_What you have to do_: Where a picture appears, skip it; print everything else in the records exactly as it stands.

*** Opening of Supplied material ***

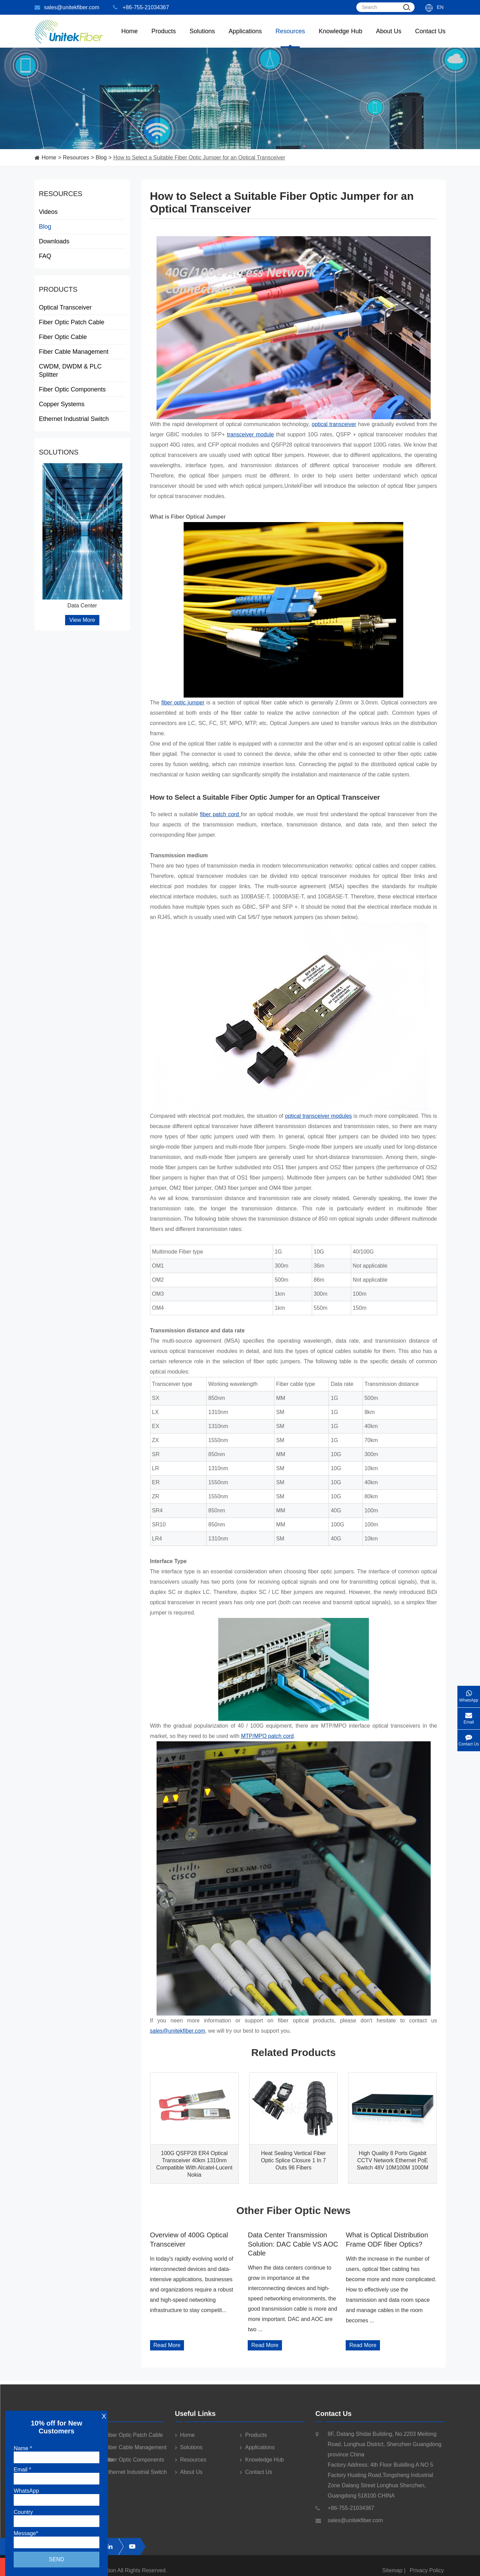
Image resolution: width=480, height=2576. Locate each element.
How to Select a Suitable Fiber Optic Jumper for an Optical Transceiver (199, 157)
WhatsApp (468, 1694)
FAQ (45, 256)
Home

*** Close of Supplied material ***

_Solution below_:
Image resolution: width=480, height=2576. Locate each element.
How to Select a Suitable Fiber Optic Jumper for an Optical Transceiver (199, 157)
WhatsApp (468, 1694)
FAQ (45, 256)
Home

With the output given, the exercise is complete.